The corporation hasn’t made any mention of restarting its U.S. exchange, which had been a relatively minor component of its operations. Prior to now, U.S. citizens were prohibited from trading on FTX’s global market, albeit some did so through offshore accounts.
In the hopes that it will be a better outcome for its millions of clients than shutting down, FTX is working to develop a restructuring plan that keeps its flagship exchange operational.
However, FTX’s attempts to relaunch will take place while U.S. regulators, who have criticized the business models of some of the biggest corporations in the crypto sector, work to control the sector.
In a related development, the company’s efforts to recoup billions of dollars in improperly spent client funds as part of the restart plan are running into significant difficulties.
According to Thomas Braziel, partner at 507 Capital, a fund that has become a creditor to insolvent crypto companies like FTX and Celsius after purchasing tens of millions of dollars worth of customer claims, “I find the restart of FTX a pretty tall order given the recent enforcement actions against U.S. crypto companies and the major reputational damage FTX has suffered,” he said.
After a thorough examination of the business’s finances, discussions on the resumption of FTX have begun.
Investigations led by Ray revealed new information about how FTX used customers’ money without their knowledge, investing millions of dollars in everything from a little-known cryptocurrency hedge fund called Modulo Capital to the publicly traded stock market app Robinhood Markets. Modulo Capital was founded by friends of FTX co-founder Sam Bankman-Fried.
In addition, Ray and his legal and financial advisors have warned that recovering a large portion of the stolen funds would be difficult.
Based on $2 billion in assets and $11 billion in unpaid customer accounts, Ray’s team undertook a forensic examination of FTX’s assets in the first few months after taking over. This analysis revealed a gap of almost $9 billion owing to consumers on the company’s major international exchange.
The operators of FTX have been selling assets and attempting to recoup donations and investments made using customers’ money in order to close that gap. Many of Bankman-Fried’s investments, too, are turning out to be significantly less valuable than what FTX paid for them in the months prior to the exchange’s collapse.

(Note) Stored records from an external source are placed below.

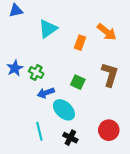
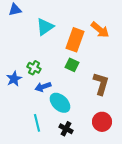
orange rectangle: (80, 43) -> (75, 40), size x1.6
blue star: (15, 68) -> (14, 79), moved
brown L-shape: (110, 75) -> (101, 84), moved
green square: (78, 82) -> (72, 65), moved

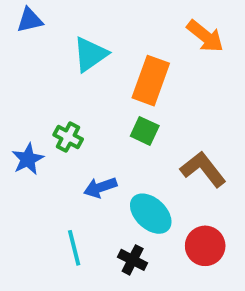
orange arrow: (100, 30) -> (205, 36), moved
brown L-shape: (101, 84) -> (203, 169), turned -55
blue arrow: (43, 87) -> (100, 187), moved
cyan ellipse: (60, 103) -> (151, 214), moved

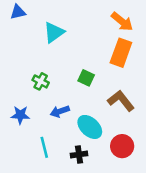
orange rectangle: (151, 81) -> (121, 53), moved
blue star: (28, 159) -> (20, 115), moved, turned 30
black cross: (133, 260) -> (79, 155), turned -35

LedgerX, a U.S. derivatives exchange, was recently approved for sale by the firm for $50 million, a significant discount from the $298 million paid for it.
FTX is attempting to recover money it spent last year purchasing stock trading platform Embed for $240 million. Managers at FTX believe that Embed may be sold for no more than $1 million at this time.
The idea to revive FTX raises some optimism. In general, when the fundamental business is restarted as opposed to being sold for parts in bankruptcies, creditors fare better. This is particularly accurate with FTX: FTT, FTX’s proprietary token, which consumers used to aid in payment for transactions and trade with one another on the platform, is one of the largest pools of crypto assets that may be allocated to customers.
The FTT tokens can become worthless if the exchange isn’t revived because they have no use at all. The business and Bahamian liquidators, who in November took almost 195 million FTT tokens from the exchange’s accounts, are still at odds.
A framework for a deal with the Bahamian liquidators has fallen through, resulting in fresh legal disputes regarding who should be the owner of the assets.
The lawsuit and reorganization initiatives are pricey. The business had accumulated around $200 million in professional costs as of April, which must be paid before any consumers before any Chapter 11 exit.
On schedule, FTX will release a formal reorganization plan in July that will outline the company’s initial efforts to make creditor payments.
Judge John Dorsey of the U.S. Bankruptcy Court in Delaware said recently in court: “Let’s try and find a way to cooperate.” “With each passing day that we are in bankruptcy, the assets of our customers deteriorate.”